Gilles Jérôme Moehrle MBE (; born 28 September 1964), better known as Gilles Peterson (), is a French broadcaster, DJ, and record label owner. He founded the influential labels Acid Jazz and Talkin' Loud, and started his current label Brownswood Recordings in 2006. He was awarded an honorary MBE in 2004, the AIM Award for Indie Champion and the Mixmag Award for Outstanding Contribution To Dance Music in 2013, the PRS for Music Award for Outstanding Contribution to Music Radio in 2014, and The A&R Award from the Music Producers Guild in 2019.

Throughout his career, Peterson has played a pivotal role in promoting genres such as jazz, hip-hop, and electronic music. He started his career on pirate radio stations Radio Invicta and K-Jazz, later joining legal stations in London, first the newly founded Jazz FM, and then onto the dance music station Kiss FM. In 1998, he was hired by BBC Radio 1, and in 2012 he began hosting a three-hour Saturday afternoon programme on BBC Radio 6 Music. He hosts a syndicated radio programme that is broadcast in seven European countries.

In 2016, he launched the online radio station Worldwide FM with Boiler Room co-founder and original host Thristian Richards.
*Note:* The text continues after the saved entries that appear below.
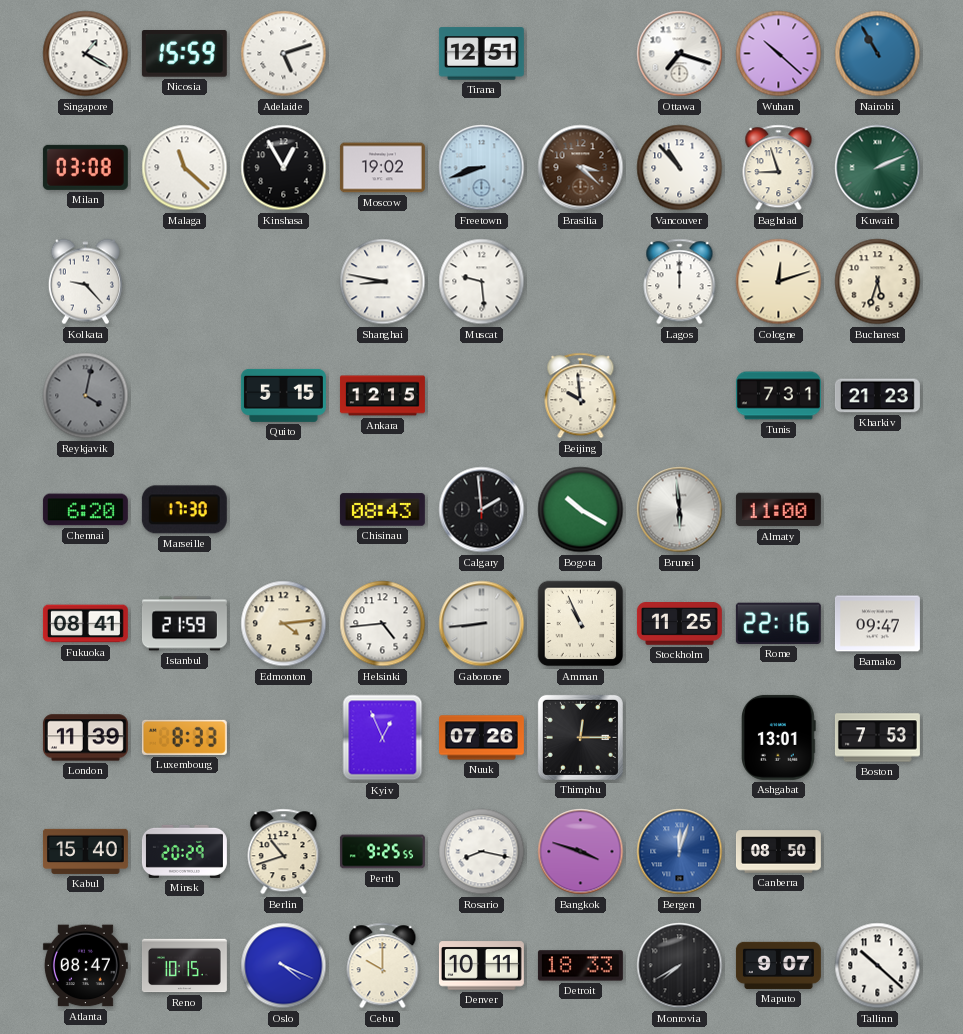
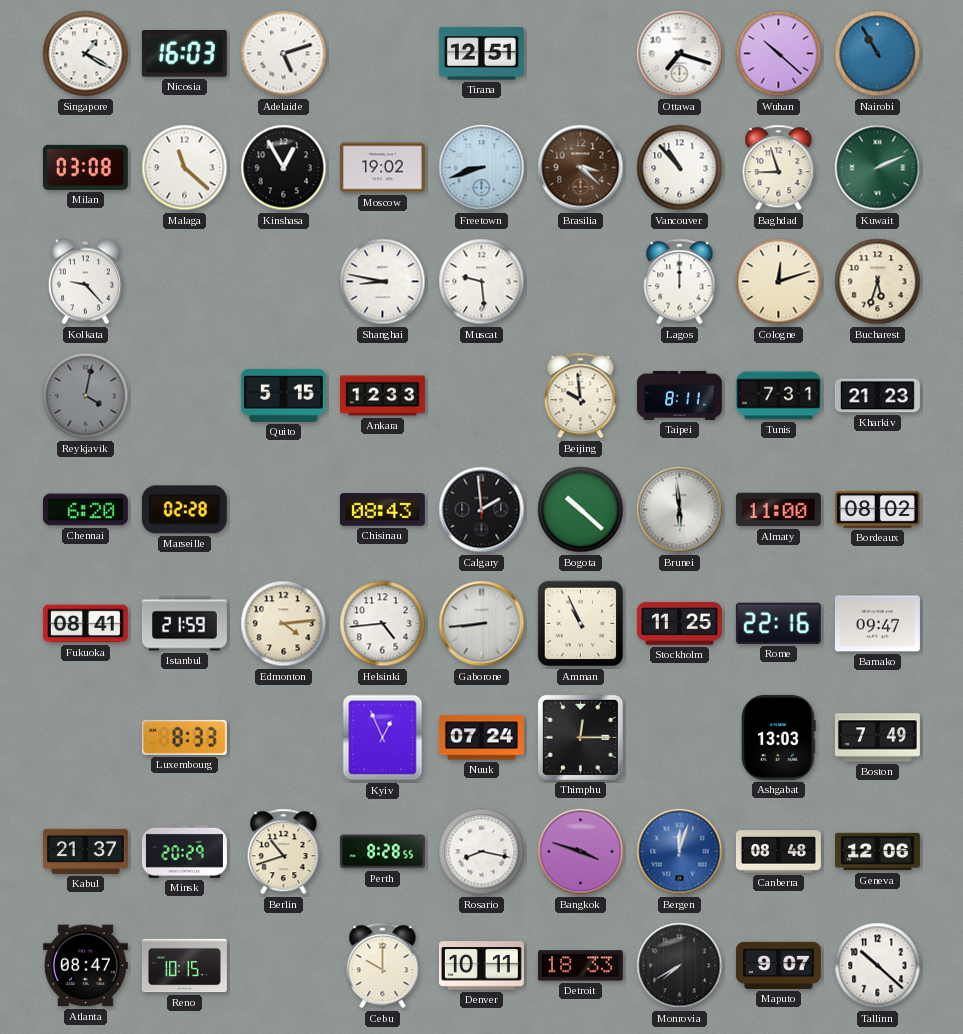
Nicosia: 15:59 -> 16:03
Ankara: 12:15 -> 12:33
Taipei: none -> 8:11
Marseille: 17:30 -> 02:28
Bogota: 10:20 -> 10:22
Bordeaux: none -> 08:02
London: 11:39 -> none
Nuuk: 07:26 -> 07:24
Ashgabat: 13:01 -> 13:03
Boston: 7:53 -> 7:49
Kabul: 15:40 -> 21:37
Perth: 9:25 -> 8:28
Canberra: 08:50 -> 08:48
Geneva: none -> 12:06
Oslo: 4:19 -> none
He also hosts mixes and new music on his SoundCloud page, where he has over three million followers. He is behind several events celebrating the music that he supports through his DJ sets and radio shows. Since 2005, he has hosted the annual Worldwide Awards in London and Worldwide Festival in Sète. In 2019, launched the new We Out Here festival in the UK.

Career

Radio 
Peterson was first heard as a DJ on the London pirate radio station Radio Invicta, Peterson spent his teenage years putting up radio transmitters for the pirates and playing on stations such as K-Jazz. Brought up in Suburban South London soul scene Peterson was exposed to a variety of music. He went on to host Mad on Jazz on BBC Radio London in 1986–87, and became known on the London circuit as a DJ specialising in the new breed of "acid jazz", drawing on the jazz, funk, Latin fusions and Brazilian music of the 1970s.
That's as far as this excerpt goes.